I Love Life: Christian Musician Tony Melendez, Born without Arms, Plays Guitar with Toes
People with purpose succeed because they know where they’re going. Tony Melendez, who was born without arms, knows the power of purpose. Tony is an accomplished guitarist.
“I had the guitar very close to me as a youngster. I’d watch my father play the instrument never ever imagining that one day (through tuning) I could actually play the guitar with my toes.”
What did it take for Tony to make his dream come true?
“It literally involved a major commitment and an enormous amount of time practicing. I sat in my room every day and played the guitar hour after hour after hour. Nothing was going to get in my way.”
Tony was unstoppable in spite of his disability. On September 15, 1987, the talented musician played his guitar for the late Pope John Paul II in Los Angeles. The pontiff was in awe of the young man.
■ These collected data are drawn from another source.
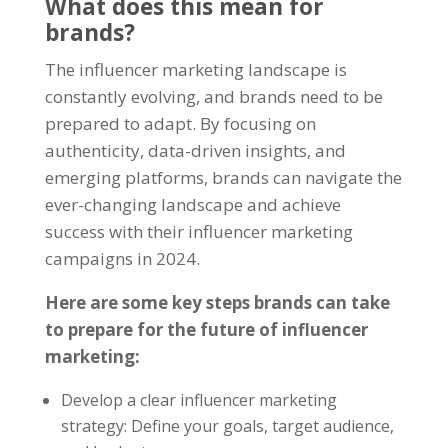
What does this mean for
brands?
The
influencer marketing
landscape is
constantly evolving, and brands need to be
prepared to adapt. By focusing on
authenticity, data-driven insights, and
emerging platforms, brands can navigate the
ever-changing landscape and achieve
success with their influencer marketing
campaigns in 2024.
Here are some key steps brands can take
to prepare for the future of influencer
marketing:
Develop a clear influencer marketing
strategy: Define your goals, target audience,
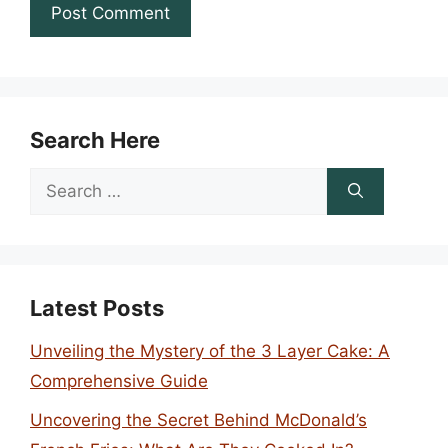
Search Here
Search
for:
Latest Posts
Unveiling the Mystery of the 3 Layer Cake: A
Comprehensive Guide
Uncovering the Secret Behind McDonald’s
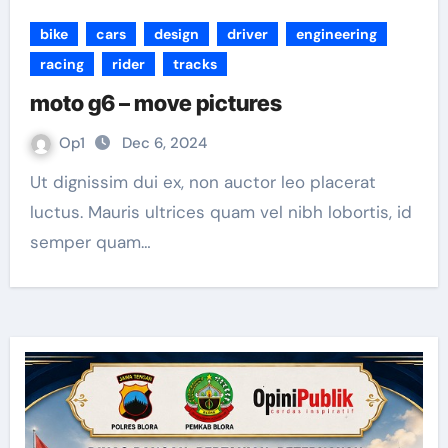
bike
cars
design
driver
engineering
racing
rider
tracks
moto g6 – move pictures
Op1
Dec 6, 2024
Ut dignissim dui ex, non auctor leo placerat
luctus. Mauris ultrices quam vel nibh lobortis, id
semper quam…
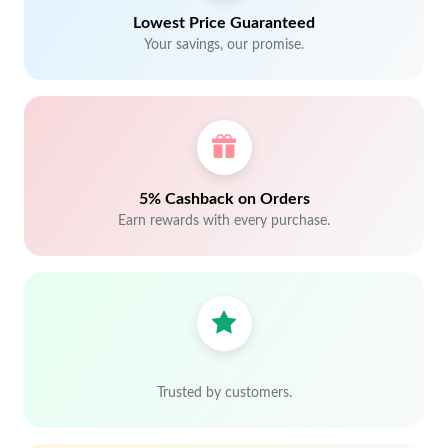
Lowest Price Guaranteed
Your savings, our promise.
5% Cashback on Orders
Earn rewards with every purchase.
Trusted by customers.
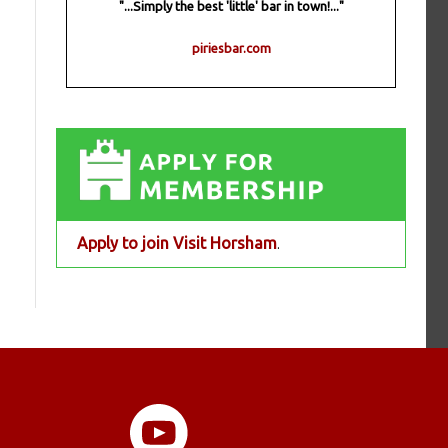
"...Simply the best 'little' bar in town!..."
piriesbar.com
Apply to join Visit Horsham
.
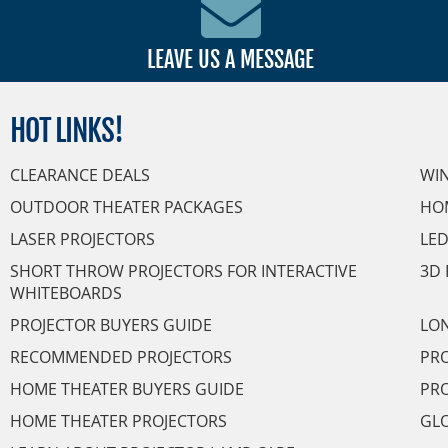
LEAVE US A MESSAGE
HOT
LINKS!
CLEARANCE DEALS
WI
OUTDOOR THEATER PACKAGES
HO
LASER PROJECTORS
LED
SHORT THROW PROJECTORS FOR INTERACTIVE
3D 
WHITEBOARDS
PROJECTOR BUYERS GUIDE
LON
RECOMMENDED PROJECTORS
PRO
HOME THEATER BUYERS GUIDE
PRO
HOME THEATER PROJECTORS
GL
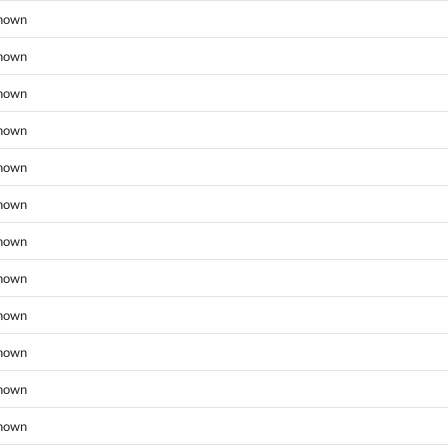
nown
nown
nown
nown
nown
nown
nown
nown
nown
nown
nown
nown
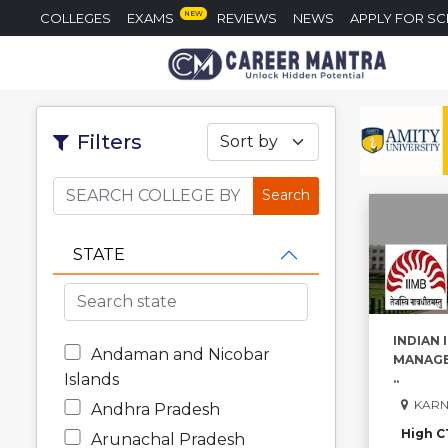
NEW
COLLEGES
EXAMS
REVIEWS
NEWS
APPLY FOR S
Filters
Sort by
STATE
INDIAN 
Andaman and Nicobar
MANAGE
Islands
..
KARN
Andhra Pradesh
High C
Arunachal Pradesh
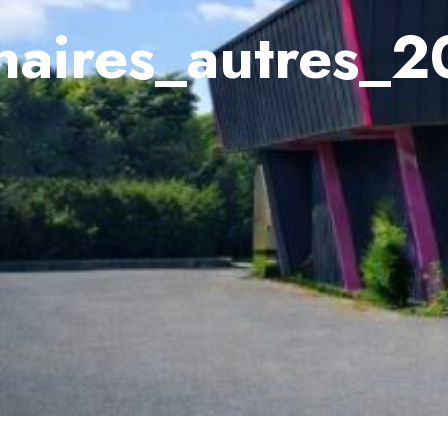
naires_autres_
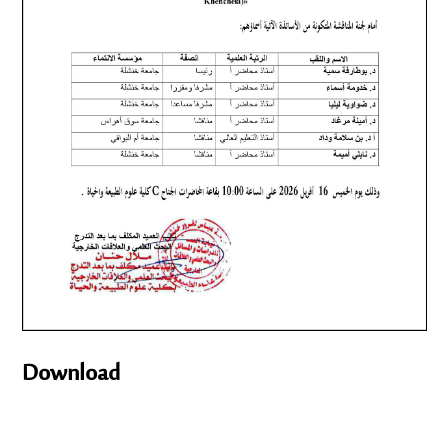
Download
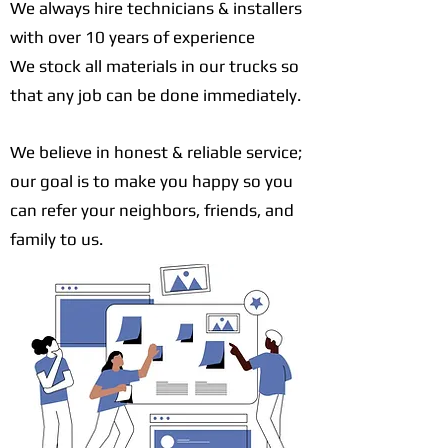
We always hire technicians & installers
with over 10 years of experience
We stock all materials in our trucks so
that any job can be done immediately.
We believe in honest & reliable service;
our goal is to make you happy so you
can refer your neighbors, friends, and
family to us.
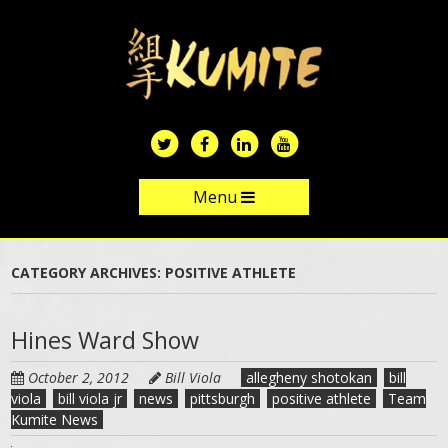
Skip
to
main
content
Menu
Skip to content
CATEGORY ARCHIVES:
POSITIVE ATHLETE
Hines Ward Show
October 2, 2012
Bill Viola
allegheny shotokan
bill
viola
bill viola jr
news
pittsburgh
positive athlete
Team
Kumite News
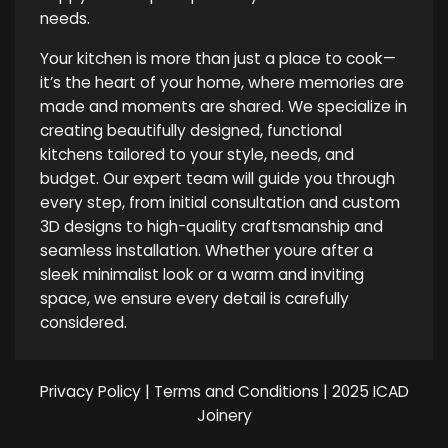
needs.
Your kitchen is more than just a place to cook—
it’s the heart of your home, where memories are
made and moments are shared. We specialize in
creating beautifully designed, functional
kitchens tailored to your style, needs, and
budget. Our expert team will guide you through
every step, from initial consultation and custom
3D designs to high-quality craftsmanship and
seamless installation. Whether youre after a
sleek minimalist look or a warm and inviting
space, we ensure every detail is carefully
considered.
Privacy Policy
|
Terms and Conditions
| 2025 ICAD
Joinery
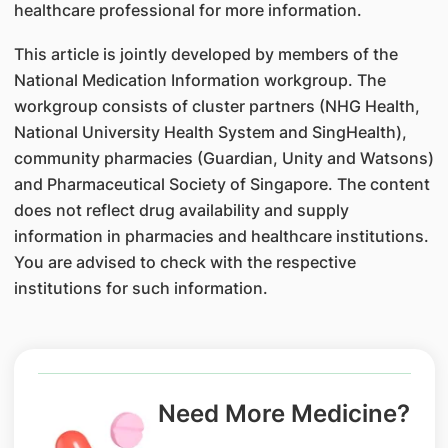
healthcare professional for more information.
This article is jointly developed by members of the
National Medication Information workgroup. The
workgroup consists of cluster partners (NHG Health,
National University Health System and SingHealth),
community pharmacies (Guardian, Unity and Watsons)
and Pharmaceutical Society of Singapore. The content
does not reflect drug availability and supply
information in pharmacies and healthcare institutions.
You are advised to check with the respective
institutions for such information.
Need More Medicine?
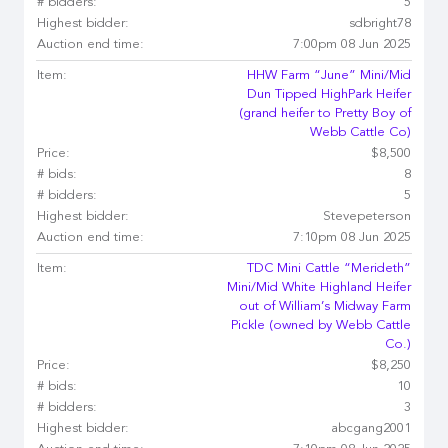
# bidders:
5
Highest bidder:
sdbright78
Auction end time:
7:00pm 08 Jun 2025
Item:
HHW Farm “June” Mini/Mid
Dun Tipped HighPark Heifer
(grand heifer to Pretty Boy of
Webb Cattle Co)
Price:
$8,500
# bids:
8
# bidders:
5
Highest bidder:
Stevepeterson
Auction end time:
7:10pm 08 Jun 2025
Item:
TDC Mini Cattle “Merideth”
Mini/Mid White Highland Heifer
out of William’s Midway Farm
Pickle (owned by Webb Cattle
Co.)
Price:
$8,250
# bids:
10
# bidders:
3
Highest bidder:
abcgang2001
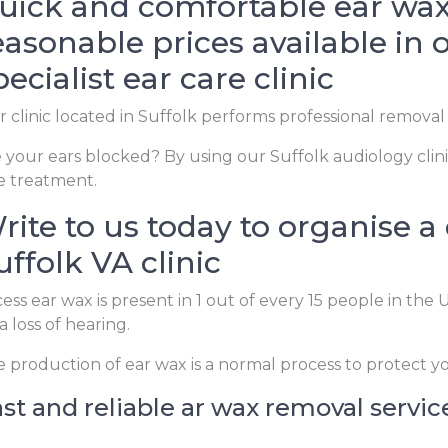
uick and comfortable ear wax
easonable prices available in 
pecialist ear care clinic
 clinic located in Suffolk performs professional removal
 your ears blocked? By using our Suffolk audiology clini
e treatment.
rite to us today to organise a
uffolk VA clinic
ess ear wax is present in 1 out of every 15 people in th
a loss of hearing.
 production of ear wax is a normal process to protect y
st and reliable ar wax removal service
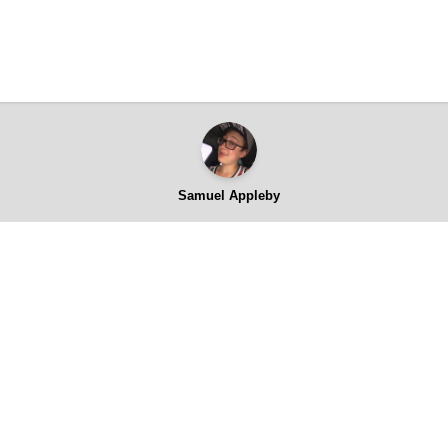
Samuel Appleby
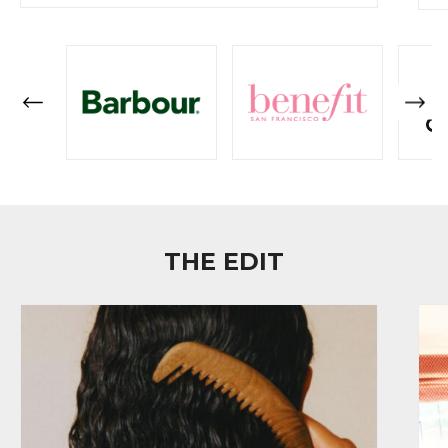
THE EDIT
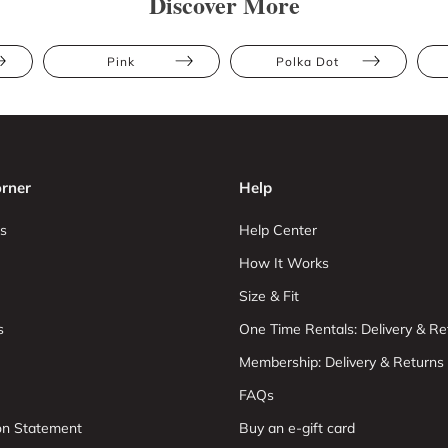
Discover More
Pink
Polka Dot
rner
Help
s
Help Center
How It Works
Size & Fit
s
One Time Rentals: Delivery & Re
Membership: Delivery & Returns
FAQs
ion Statement
Buy an e-gift card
“I remember sitting in front of the Pope surrounded by thousands of young people at Universal Theater. We were hooked up by television worldwide. In my head, I was saying, ‘Tony, don’t mess up.’”
When word got out about the performance, Tony’s life shifted into high gear.
“All of a sudden, I started getting calls from people in the United States and other countries to perform at different venues, including prisons, high schools, universities. So far, I have traveled to 27 foreign countries. It was like an overnight world wind. It happened back in 1987 and here we are today. I’m still going.”
Tony, the author of his best selling autobiography A Gift Of Hope, says people who achieve have something in common---can do attitudes and a heavy dose of perseverance.
“If you don’t believe in yourself, all of a sudden, you’ll become stagnant. Every time you say ‘I can’t do this,’ you hurting yourself.’ I don’t even think we should use those words. We can achieve if we apply ourselves.”
Still to this day, Tony doesn’t take credit for his success. He says, no doubt about it, God is responsible for the many blessing in his life.
“God is the ultimate. I need Him. I want Him to be a part of what I’m doing. Whatever I can do to give back to Him, I’m going to do.”
Tony Melendez has achieved the kind of success an American educator once talked about. “Success,” according to Booker T. Washington, “is to be measured not so much by the position that one has reached in life as by the obstacles he has overcome while trying to succeed.”